认知逻辑;主流知识论;S5;正负内省;内在主义
从广义的角度说,我发表的第一篇文章就是关于认知逻辑的(1982)[1]。它与弗里德里克·费奇(Frederick Fitch)的所谓可知性悖论有关。后者是一个论证,其表明,“所有真理都是可知的”这个看起来温和的证实主义论题蕴含着“所有真理都是已知的”这个极端荒谬的论题。费奇将该论证归功于《符号逻辑杂志》的一位匿名审稿人,直到最近人们才发现这位匿名审稿人就是阿伦佐·丘奇(Alonzo Church)。我指出该论证在直觉主义逻辑中行不通。这之所以重要,是因为温和的证实主义正是达米特偏爱反实在论的原因,也是他以直觉主义逻辑取代经典逻辑的动机。尽管我并不同情反实在论,但我认为用丘奇—费奇论证来反驳它还是太仓促了。从技术上说,我过去是对的,尽管近年我对反实在论的古怪之处越来越没有耐心。丘奇—费奇悖论是用双模态逻辑来形式化的,涉及知识和可能性两个算子,它用到关于知识的形式原则(知识都是真的,知道合取式就知道其各个合取支)。为了研究对该论证的不同解释,我在知识算子上增加了时间下标,并结合了对时间的量化,因此从这方面说,我使用的是比纯粹认知逻辑丰富得多的语言。
后来,我开始使用标准的模态逻辑语言。我对模态算子做认知解释是为了研究其他形式的证实主义的后果,试图用归谬法来反驳它们。我在这方面发表的第一篇文章是《断言,否认以及模态逻辑的某些消去规则》(1988)[2]。那是由我和劳埃德·亨伯斯通(Lloyd Humberstone)之间的对话及后续通信(那时还没有email!)所引发的。我考虑的是这样一种证实主义,它认为语句的真值条件由其证实条件和证伪条件共同决定,我将其表达为单模态逻辑的证明规则,其中的必然算子解释为证实。我证明,如果像证实主义者通常假定的那样,证实遵循模态逻辑S4的原则,那该证明规则就会导致极其不合理的后果。
两篇文章都将我带向了后续的一系列文章,前者与丘奇—费奇论证有关,后者与模态逻辑的证明规则有关。正如这些例子所表明的,我对认知逻辑的兴趣主要由哲学关怀所驱动。从这方面看,它与早期阶段的认知逻辑——雅各·亨迪卡(Jaakko Hintikka)的《知识与信念》(1962)是其主要文献——有更多的共通之处,而不太像过去20多年间的许多发展——相对而言,这本书(指Epistemic Logic:5 Questions)的作者们很少人首先被当成哲学家。当然,我的主要目标是表明那些哲学问题如何与定义良好的技术问题相关,并通过解决后者来促进对前者的研究。

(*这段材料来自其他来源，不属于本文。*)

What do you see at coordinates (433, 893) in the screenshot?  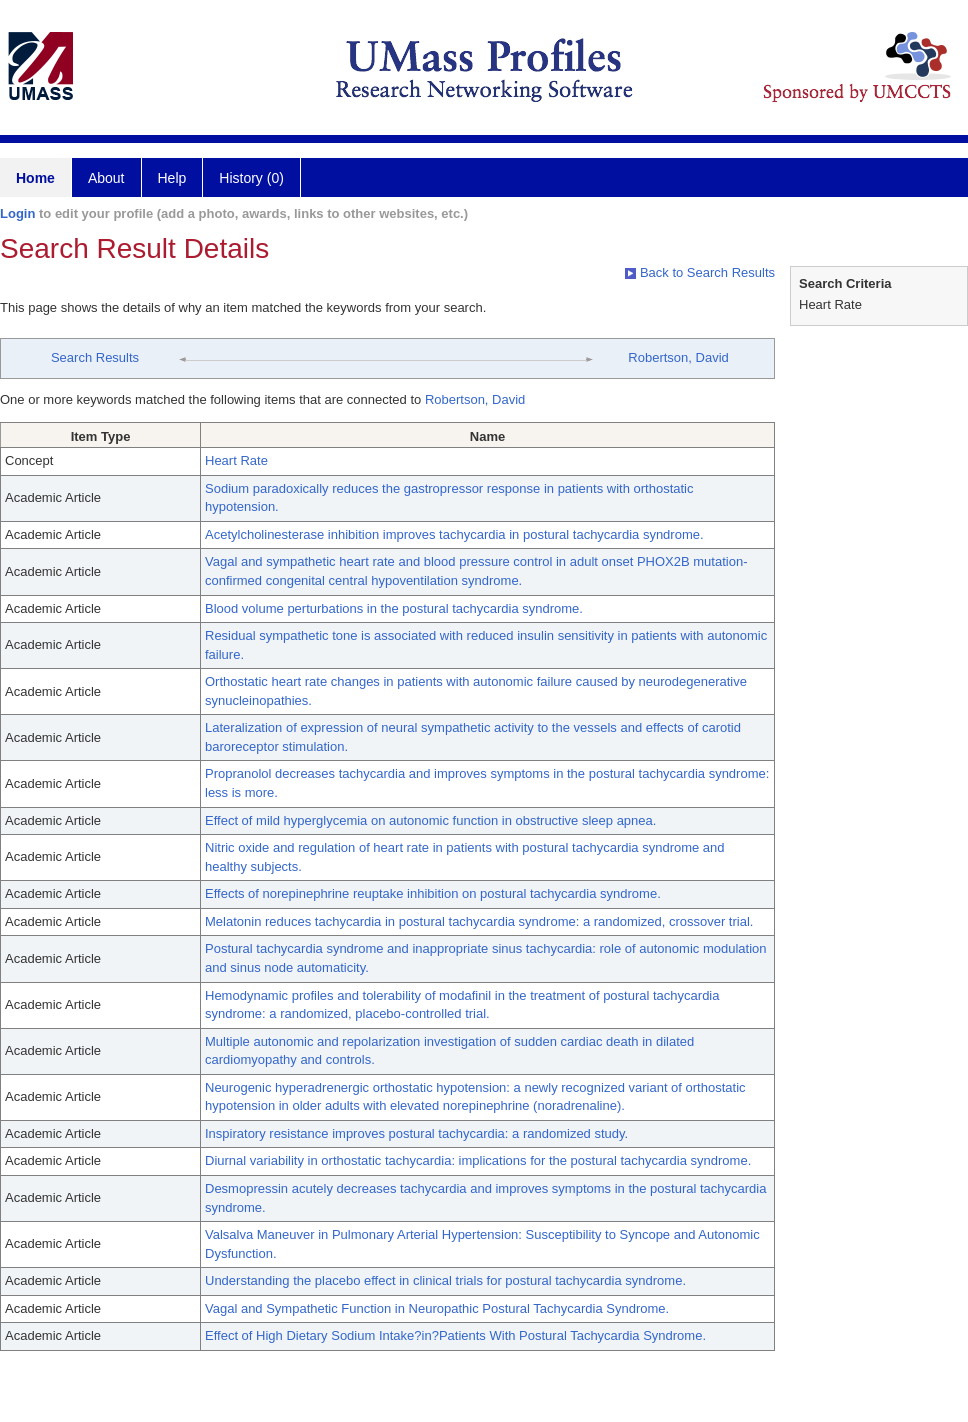 I see `Effects of norepinephrine reuptake inhibition on postural tachycardia syndrome.` at bounding box center [433, 893]. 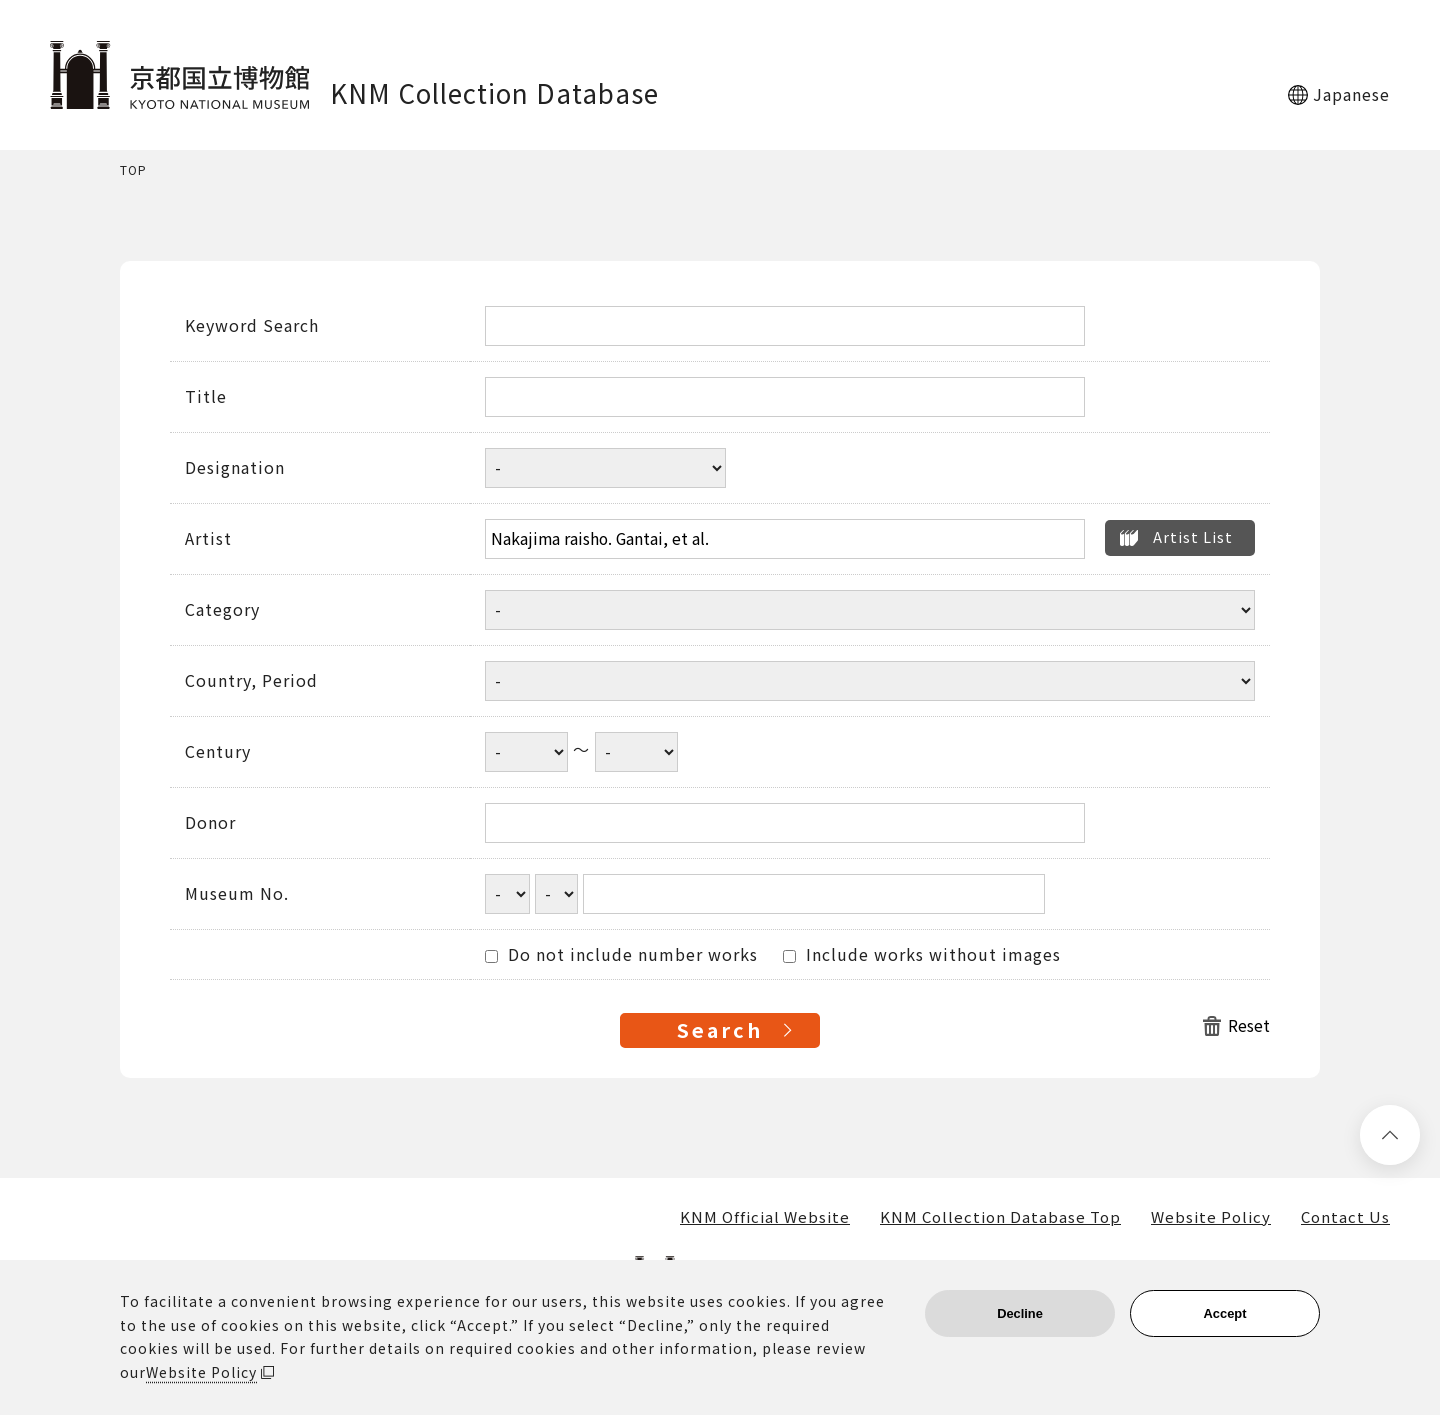  What do you see at coordinates (222, 610) in the screenshot?
I see `Category` at bounding box center [222, 610].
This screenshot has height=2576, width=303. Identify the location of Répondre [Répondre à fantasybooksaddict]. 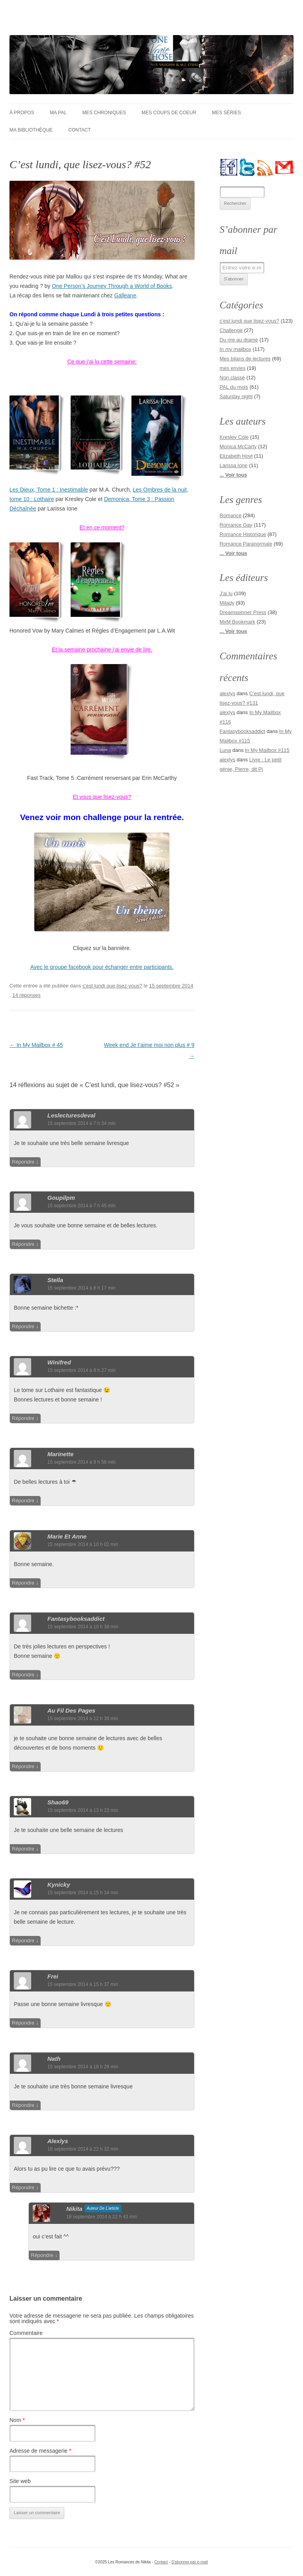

这些例子也表明,引起我对认知逻辑有初步兴趣的哲学考量是实在论和反实在论之争。从1973—1980年的牛津(我那时在那里读哲学)的视角看,这似乎是哲学的核心议题。迈克尔·达米特(Michael Dummett)是反实在论的主要支持者,他是我博士研究最后一年的导师。我的论文不是关于认知逻辑的,而是关于逼真性概念。那是卡尔·波普尔(Karl Popper)的想法,科学理论即便永远不能达到真理,也越来越接近真理,这为实在论的科学哲学提供了一种辩护方式。我的本科学位也是在牛津获得的,主修的是数学和哲学,逻辑是其主要的构成部分,所以在有需要的时候,我有足够的技术背景去证明认知逻辑中的结论。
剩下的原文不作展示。